(SUPPLIED MATERIAL begins)

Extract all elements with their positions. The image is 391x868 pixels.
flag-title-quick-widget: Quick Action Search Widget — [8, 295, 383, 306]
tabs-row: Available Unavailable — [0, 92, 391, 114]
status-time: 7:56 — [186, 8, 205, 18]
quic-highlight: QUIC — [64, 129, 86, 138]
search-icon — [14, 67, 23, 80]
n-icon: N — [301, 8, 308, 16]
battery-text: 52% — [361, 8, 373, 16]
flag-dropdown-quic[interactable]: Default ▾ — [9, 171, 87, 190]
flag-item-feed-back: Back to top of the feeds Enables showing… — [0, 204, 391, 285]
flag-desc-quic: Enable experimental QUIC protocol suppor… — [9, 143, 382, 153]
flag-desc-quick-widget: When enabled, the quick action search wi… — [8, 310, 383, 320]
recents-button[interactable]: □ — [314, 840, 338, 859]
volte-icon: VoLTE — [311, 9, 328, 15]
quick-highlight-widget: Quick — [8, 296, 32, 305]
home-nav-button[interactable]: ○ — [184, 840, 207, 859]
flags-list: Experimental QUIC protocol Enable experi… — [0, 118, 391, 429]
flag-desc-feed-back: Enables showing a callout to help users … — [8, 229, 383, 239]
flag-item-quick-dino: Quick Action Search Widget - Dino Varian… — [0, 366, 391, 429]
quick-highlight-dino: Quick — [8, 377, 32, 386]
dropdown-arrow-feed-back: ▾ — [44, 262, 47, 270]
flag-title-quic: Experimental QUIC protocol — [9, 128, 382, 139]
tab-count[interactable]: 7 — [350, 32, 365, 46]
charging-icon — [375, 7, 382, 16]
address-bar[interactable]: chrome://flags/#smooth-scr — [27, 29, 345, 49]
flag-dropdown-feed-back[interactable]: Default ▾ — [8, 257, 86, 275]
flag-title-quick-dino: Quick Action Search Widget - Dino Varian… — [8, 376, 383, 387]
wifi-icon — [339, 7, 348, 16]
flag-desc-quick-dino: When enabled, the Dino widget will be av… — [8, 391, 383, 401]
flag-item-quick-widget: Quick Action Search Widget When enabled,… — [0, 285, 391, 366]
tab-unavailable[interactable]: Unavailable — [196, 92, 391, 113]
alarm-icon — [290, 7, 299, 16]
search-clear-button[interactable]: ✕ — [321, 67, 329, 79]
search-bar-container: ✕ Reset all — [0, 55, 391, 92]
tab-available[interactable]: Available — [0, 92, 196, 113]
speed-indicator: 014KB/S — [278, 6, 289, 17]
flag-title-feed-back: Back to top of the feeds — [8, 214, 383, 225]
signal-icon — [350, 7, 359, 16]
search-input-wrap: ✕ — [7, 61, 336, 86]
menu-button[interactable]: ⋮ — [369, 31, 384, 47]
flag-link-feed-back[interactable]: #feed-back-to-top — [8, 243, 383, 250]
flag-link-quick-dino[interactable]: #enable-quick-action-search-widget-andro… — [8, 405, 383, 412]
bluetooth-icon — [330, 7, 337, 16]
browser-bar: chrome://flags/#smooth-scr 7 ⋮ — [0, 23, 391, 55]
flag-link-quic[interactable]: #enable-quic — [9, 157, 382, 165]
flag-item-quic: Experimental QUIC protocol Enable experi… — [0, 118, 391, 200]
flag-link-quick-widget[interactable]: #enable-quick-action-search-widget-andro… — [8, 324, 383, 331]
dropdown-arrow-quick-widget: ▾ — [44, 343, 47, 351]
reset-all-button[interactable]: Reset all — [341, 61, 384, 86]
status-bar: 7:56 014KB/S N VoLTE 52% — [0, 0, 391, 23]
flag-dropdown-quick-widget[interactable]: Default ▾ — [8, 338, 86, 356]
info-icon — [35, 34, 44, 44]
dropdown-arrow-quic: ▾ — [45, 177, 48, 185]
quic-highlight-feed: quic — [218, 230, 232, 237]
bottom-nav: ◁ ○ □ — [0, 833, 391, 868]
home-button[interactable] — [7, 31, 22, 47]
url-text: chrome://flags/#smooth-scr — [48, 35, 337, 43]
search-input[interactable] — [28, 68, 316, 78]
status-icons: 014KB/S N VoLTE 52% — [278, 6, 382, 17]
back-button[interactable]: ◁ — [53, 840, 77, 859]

(SUPPLIED MATERIAL ends)

▸ TASK REQUIREMENTS
Pull every line with the string "text" from the data above.

▸ OUTPUT
battery-text: 52% — [361, 8, 373, 16]
url-text: chrome://flags/#smooth-scr — [48, 35, 337, 43]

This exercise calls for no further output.